## INFORMATION
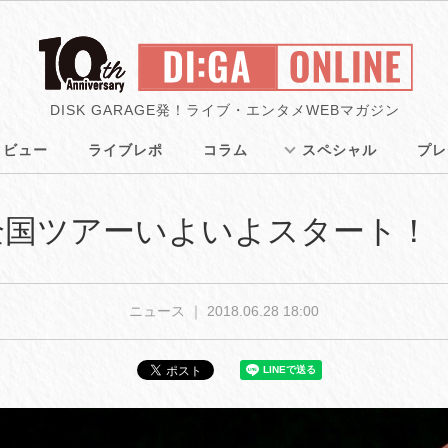
DISK GARAGE発！ライブ・エンタメWEBマガジン
タビュー
ライブレポ
コラム
スペシャル
プレ
全国ツアーいよいよスタート！
ニュース ｜
2018.06.28 18:00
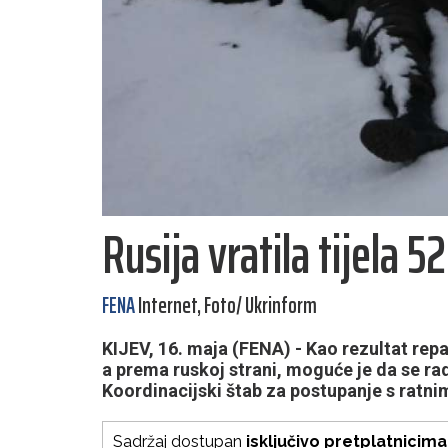
Rusija vratila tijela 5
FENA
Internet, Foto/ Ukrinform
KIJEV, 16. maja (FENA) - Kao rezultat repat
a prema ruskoj strani, moguće je da se rad
Koordinacijski štab za postupanje s ratni
Sadržaj dostupan
isključivo pretplatnicima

## TASK GOAL
Give a single number: the count of lines above that include the word "FENA".

## ANSWER SECTION
2